Speaking to Middle Schoolers about Music & Overcoming Fear

So I tell me son (a 9th grader in High School) that i will be speaking to the 8th grade choirs (in the middle school) about music and performance anxiety and he freaks!  "Why are you doing that?  Can you get out of it mom?"  

"No, why should I get out of it?"  He gives me some answers - basically a bunch of excuses I could use to avoid taking on the potential risk of failing and therefore embarrassing him by speaking to a grade lower than his at a different school.  

When he realizes I'm not going to back down he asks, "Why are you doing it?"  I tell him I offered to do this.  He's shocked. I reminded him about how I was so overcome by fear in my teenage years that I eventually gave up music all-together and pursued "safer" choices.  I feel very passionate about this - motivating kids not to succumb to these same fears but to keep doing what they love to do.  

So, I have to admit, although my son's reaction made me a bit more apprehensive, it also made me stand firm all the more.  He was listening to his own fears trying to talk me out of it!  I want to empower these kids and motivate them to overcome their insecurities and pursue their passions, whatever they are.   

So, I'm hoping you can help me answer some questions. If for no other reason, than to avoid embarrassing my older son. By the way, my younger son, who is AT the middle school, wants me to mention him while I'm there.  So, maybe I shouldn't be as insecure as I am. LOL!  Any input you could provide on this subject would be appreciated.  You would be helping these kids too! And this is just the beginning.  I plan on starting a video blog series soon on anxiety and worry.  Watch for it in the future and thank you for ANY comments you have!

Here are some questions to get you thinking:  

What scared you during your middle school years?  

Were there any fears that you succumbed to and regretted later?  

What did you do back then or now to overcome fear?  

What helps you to calm down before a performance? 

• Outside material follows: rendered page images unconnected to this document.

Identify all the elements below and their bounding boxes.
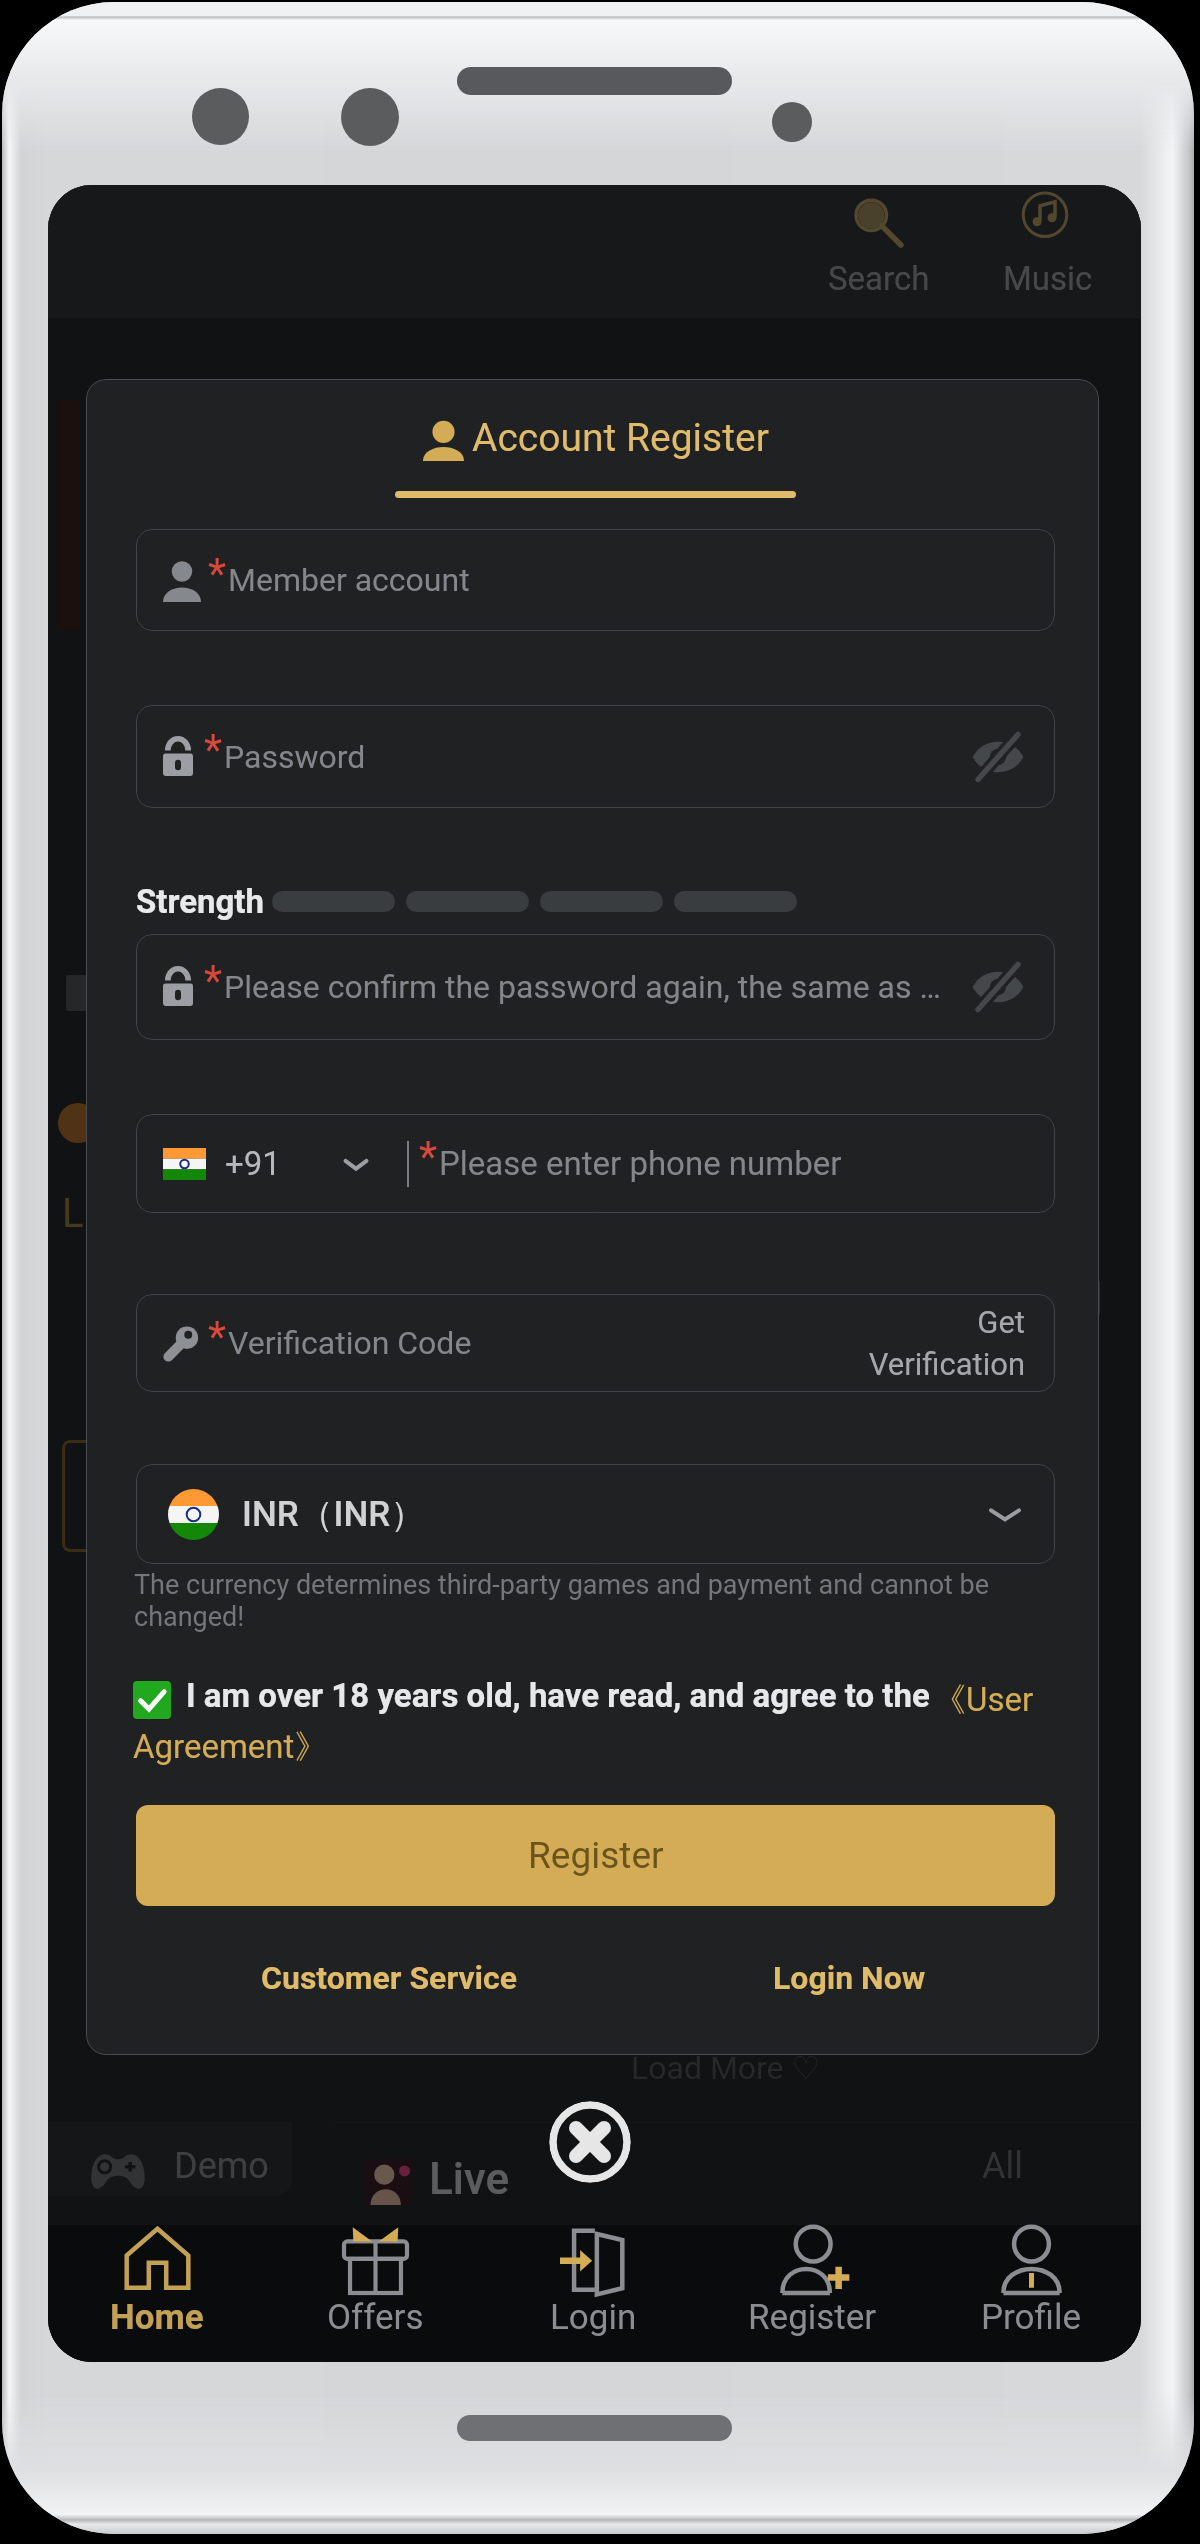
staticText: Offers (327, 2297, 424, 2338)
button[interactable]: Music (996, 185, 1126, 305)
button[interactable]: Login (484, 2225, 703, 2362)
button[interactable]: Login Now (773, 1959, 926, 1997)
staticText: Register (748, 2297, 877, 2338)
button[interactable]: Offers (266, 2225, 484, 2362)
button[interactable]: * (136, 705, 1055, 808)
staticText: Music (1003, 259, 1093, 298)
button[interactable]: Live (429, 2153, 510, 2205)
button[interactable]: +91 (136, 1114, 1055, 1213)
staticText: * (419, 1132, 438, 1181)
staticText: Verification Code (228, 1324, 472, 1362)
staticText: Home (110, 2297, 204, 2338)
staticText: Please enter phone number (439, 1144, 842, 1183)
staticText: I am over 18 years old, have read, and a… (186, 1676, 930, 1715)
staticText: * (204, 725, 223, 774)
button[interactable]: INR（INR） (136, 1464, 1055, 1564)
staticText: * (204, 956, 223, 1005)
button[interactable]: * (136, 529, 1055, 631)
button[interactable]: 《User (933, 1679, 1034, 1721)
button[interactable]: Register (703, 2225, 922, 2362)
staticText: Password (224, 738, 366, 776)
staticText: Get Verification (868, 1304, 1025, 1383)
button[interactable]: Agreement》 (133, 1726, 328, 1768)
staticText: * (208, 549, 227, 598)
staticText: Search (828, 259, 930, 298)
staticText: Profile (981, 2297, 1082, 2338)
staticText: INR（INR） (242, 1492, 426, 1536)
staticText: Register (528, 1834, 664, 1877)
staticText: Member account (228, 561, 470, 599)
button[interactable]: Demo (174, 2145, 269, 2187)
button[interactable]: Profile (922, 2225, 1141, 2362)
button[interactable]: Search (828, 185, 958, 305)
button[interactable]: Home (48, 2225, 266, 2362)
button[interactable]: Customer Service (261, 1959, 518, 1997)
staticText: L (62, 1190, 84, 1237)
button[interactable]: Agree to user agreement (133, 1681, 171, 1719)
staticText: Load More ♡ (631, 2049, 821, 2087)
staticText: Login (550, 2297, 637, 2338)
staticText: +91 (225, 1144, 281, 1183)
staticText: Please confirm the password again, the s… (224, 968, 941, 1006)
button[interactable]: All (982, 2145, 1023, 2187)
staticText: The currency determines third-party game… (134, 1569, 994, 1632)
button[interactable]: Register (136, 1805, 1055, 1906)
button[interactable]: * (136, 934, 1055, 1040)
staticText: Account Register (472, 415, 769, 461)
staticText: * (208, 1312, 227, 1361)
staticText: Strength (136, 882, 264, 921)
button[interactable]: Close (549, 2101, 631, 2183)
button[interactable]: * (136, 1294, 1055, 1392)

How can I keep the attention of 8th graders?

Comments

Cindy, You GO GIRL! Kids, of all ages, these days have too few real mentors and role models to look to. Even if there is just one kid that listens to what you have said and is able to proceed forward without fear, you have will have given a great priceless gift to that child, and in turn to each person that child will encounter along their path in life. Your 9th grade son is just being a normal teen, but I promise you, from experience, later in life he will look you in the eyes and say 'Mom, now I understand'. You are a blessing to many and I am proud to call you my friend.